**What you need to do:** Would you please copy each line of the data in which the string "成绩分析" occurs?

[Page segmentation data]

((

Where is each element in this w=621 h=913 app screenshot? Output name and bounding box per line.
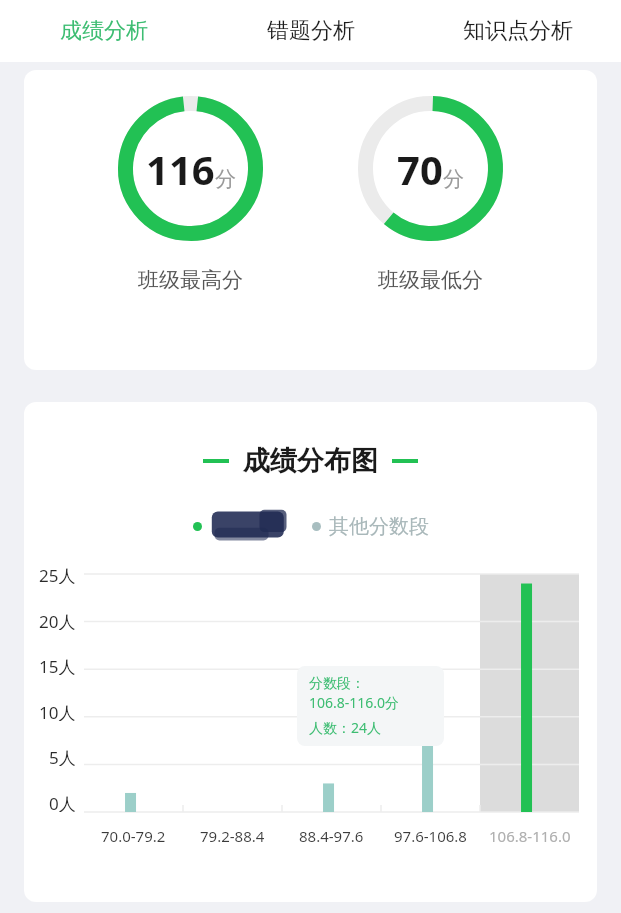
staticText: 错题分析 xyxy=(267,17,355,45)
staticText: 79.2-88.4 xyxy=(200,826,265,846)
staticText: 分 xyxy=(443,166,464,192)
staticText: 成绩分析 xyxy=(60,17,148,45)
staticText: 25人 xyxy=(39,564,76,584)
staticText: 成绩分布图 xyxy=(243,444,378,478)
staticText: 88.4-97.6 xyxy=(299,826,364,846)
button[interactable]: 成绩分析 xyxy=(0,0,207,62)
staticText: 5人 xyxy=(49,746,76,766)
button[interactable]: 错题分析 xyxy=(207,0,414,62)
staticText: 班级最高分 xyxy=(138,267,243,293)
button[interactable]: 分数段：106.8-116.0分 xyxy=(309,675,432,737)
staticText: 116 xyxy=(146,142,215,196)
staticText: 人数：24人 xyxy=(309,718,382,737)
staticText: 分数段：106.8-116.0分 xyxy=(309,675,432,712)
staticText: 106.8-116.0 xyxy=(489,826,571,846)
staticText: 20人 xyxy=(39,610,76,630)
staticText: 15人 xyxy=(39,655,76,675)
staticText: 0人 xyxy=(49,792,76,812)
staticText: 10人 xyxy=(39,701,76,721)
staticText: 70 xyxy=(397,142,443,196)
staticText: 分 xyxy=(215,166,236,192)
staticText: 知识点分析 xyxy=(463,17,573,45)
button[interactable]: 知识点分析 xyxy=(414,0,621,62)
staticText: 其他分数段 xyxy=(329,514,429,539)
staticText: 97.6-106.8 xyxy=(394,826,467,846)
staticText: 70.0-79.2 xyxy=(101,826,166,846)
staticText: 班级最低分 xyxy=(378,267,483,293)
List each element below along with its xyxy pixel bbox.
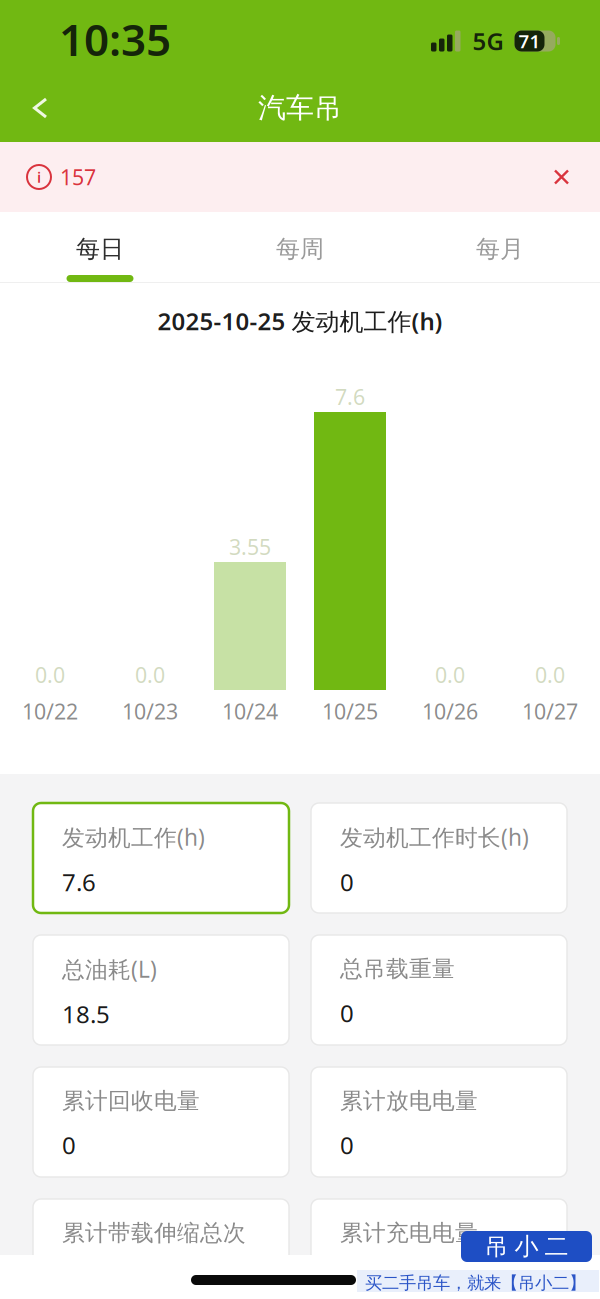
staticText: 71	[518, 29, 540, 53]
staticText: 0.0	[135, 661, 165, 689]
staticText: 10/23	[122, 697, 178, 725]
staticText: 发动机工作时长(h)	[340, 822, 529, 852]
staticText: 0	[340, 866, 354, 898]
staticText: 10/26	[422, 697, 478, 725]
button[interactable]: 发动机工作时长(h)	[311, 803, 567, 913]
staticText: 每日	[76, 234, 124, 264]
button[interactable]: 累计带载伸缩总次	[33, 1199, 289, 1299]
staticText: 18.5	[62, 998, 110, 1030]
staticText: 累计放电电量	[340, 1087, 478, 1115]
button[interactable]: i	[27, 163, 96, 191]
button[interactable]: 发动机工作(h)	[33, 803, 289, 913]
staticText: 每周	[276, 234, 324, 264]
staticText: 累计充电电量	[340, 1219, 478, 1247]
button[interactable]: 累计放电电量	[311, 1067, 567, 1177]
staticText: 7.6	[335, 383, 365, 411]
staticText: 7.6	[62, 866, 96, 898]
button[interactable]	[544, 160, 579, 194]
staticText: 总吊载重量	[340, 955, 455, 983]
staticText: 0	[62, 1129, 76, 1161]
staticText: 0	[340, 1129, 354, 1161]
staticText: 发动机工作(h)	[62, 822, 205, 852]
staticText: 10/24	[222, 697, 278, 725]
staticText: 157	[60, 163, 96, 191]
staticText: 总油耗(L)	[62, 954, 157, 984]
button[interactable]: 总吊载重量	[311, 935, 567, 1045]
staticText: 10:35	[59, 10, 171, 68]
staticText: 每月	[476, 234, 524, 264]
staticText: 吊小二	[484, 1232, 568, 1261]
button[interactable]: 累计充电电量	[311, 1199, 567, 1299]
staticText: 0.0	[535, 661, 565, 689]
staticText: 0	[340, 1261, 354, 1293]
staticText: 10/22	[22, 697, 78, 725]
staticText: 买二手吊车，就来【吊小二】	[365, 1272, 586, 1294]
button[interactable]	[0, 86, 68, 138]
staticText: 0	[340, 997, 354, 1029]
staticText: 5G	[472, 25, 504, 57]
staticText: 累计回收电量	[62, 1087, 200, 1115]
button[interactable]: 每月	[400, 214, 600, 284]
staticText: i	[37, 167, 41, 187]
staticText: 3.55	[229, 533, 271, 561]
staticText: 10/27	[522, 697, 578, 725]
button[interactable]: 每周	[200, 214, 400, 284]
staticText: 0.0	[35, 661, 65, 689]
staticText: 0.0	[435, 661, 465, 689]
staticText: 汽车吊	[258, 91, 342, 125]
staticText: 2025-10-25 发动机工作(h)	[158, 305, 442, 337]
staticText: 10/25	[322, 697, 378, 725]
button[interactable]: 每日	[0, 214, 200, 284]
button[interactable]: 总油耗(L)	[33, 935, 289, 1045]
staticText: 累计带载伸缩总次	[62, 1219, 246, 1247]
button[interactable]: 累计回收电量	[33, 1067, 289, 1177]
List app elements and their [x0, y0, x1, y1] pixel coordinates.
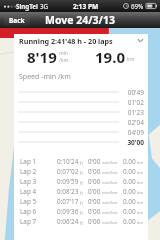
staticText: SingTel	[16, 2, 38, 10]
staticText: h	[80, 170, 83, 176]
staticText: Running 2:41'48 h - 20 laps	[19, 36, 113, 46]
button[interactable]: Lap 2	[14, 166, 148, 176]
staticText: km	[137, 170, 144, 176]
staticText: 0'00	[88, 177, 101, 186]
staticText: Back	[9, 16, 25, 25]
staticText: 2:13 PM	[73, 2, 99, 11]
staticText: min/km	[102, 160, 118, 166]
staticText: h	[80, 220, 83, 226]
staticText: km	[137, 220, 144, 226]
staticText: 3G	[40, 2, 49, 10]
staticText: 0.00	[123, 187, 136, 196]
staticText: h	[80, 200, 83, 206]
button[interactable]: Lap 5	[14, 196, 148, 206]
staticText: 01'02	[122, 98, 144, 107]
staticText: km	[137, 200, 144, 206]
staticText: 00'49	[122, 88, 144, 97]
staticText: 04'09	[122, 128, 144, 137]
staticText: 0.00	[123, 167, 136, 176]
staticText: km	[137, 190, 144, 196]
staticText: 8'19	[27, 47, 57, 66]
staticText: 0'00	[88, 217, 101, 226]
button[interactable]: Running 2:41'48 h - 20 laps	[14, 34, 148, 47]
button[interactable]: Lap 1	[14, 156, 148, 166]
staticText: 30'00	[122, 138, 144, 147]
staticText: 0:09'59	[57, 177, 79, 186]
staticText: min/km	[102, 180, 118, 186]
staticText: 01'23	[122, 108, 144, 117]
staticText: min/km	[102, 190, 118, 196]
staticText: 0'00	[88, 167, 101, 176]
staticText: 19.0	[95, 47, 125, 66]
staticText: km	[137, 160, 144, 166]
staticText: 0.00	[123, 177, 136, 186]
staticText: 0:07'02	[57, 167, 79, 176]
staticText: 0'00	[88, 197, 101, 206]
staticText: km	[137, 180, 144, 186]
button[interactable]: Lap 6	[14, 206, 148, 216]
staticText: h	[80, 190, 83, 196]
staticText: 02'04	[122, 118, 144, 127]
staticText: Lap 3	[20, 177, 44, 186]
staticText: h	[80, 210, 83, 216]
staticText: 0:06'24	[57, 217, 79, 226]
staticText: /km	[59, 57, 69, 64]
staticText: h	[80, 180, 83, 186]
staticText: Move 24/3/13	[45, 13, 115, 27]
staticText: Lap 6	[20, 207, 44, 216]
staticText: 0'00	[88, 187, 101, 196]
staticText: min/km	[102, 210, 118, 216]
staticText: 0.00	[123, 217, 136, 226]
staticText: 0:10'24	[57, 157, 79, 166]
staticText: Speed -min /km	[19, 72, 71, 82]
staticText: km	[137, 210, 144, 216]
staticText: 0'00	[88, 157, 101, 166]
staticText: 0.00	[123, 207, 136, 216]
button[interactable]: Lap 4	[14, 186, 148, 196]
staticText: min	[59, 50, 69, 57]
staticText: Lap 2	[20, 167, 44, 176]
staticText: 0.00	[123, 157, 136, 166]
staticText: h	[80, 160, 83, 166]
button[interactable]: Lap 7	[14, 216, 148, 226]
staticText: 0.00	[123, 197, 136, 206]
staticText: km	[127, 56, 135, 63]
staticText: 0:09'36	[57, 207, 79, 216]
staticText: min/km	[102, 170, 118, 176]
button[interactable]: Lap 3	[14, 176, 148, 186]
staticText: min/km	[102, 220, 118, 226]
staticText: Lap 1	[20, 157, 44, 166]
staticText: min/km	[102, 200, 118, 206]
staticText: Lap 7	[20, 217, 44, 226]
staticText: 0:07'17	[57, 197, 79, 206]
staticText: Lap 4	[20, 187, 44, 196]
staticText: 0'00	[88, 207, 101, 216]
staticText: 69%	[131, 2, 144, 10]
staticText: 0:08'23	[57, 187, 79, 196]
staticText: Lap 5	[20, 197, 44, 206]
button[interactable]: Back	[4, 15, 30, 26]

))

**Result of the exercise:**
staticText: 成绩分析 xyxy=(60,17,148,45)
button[interactable]: 成绩分析 xyxy=(0,0,207,62)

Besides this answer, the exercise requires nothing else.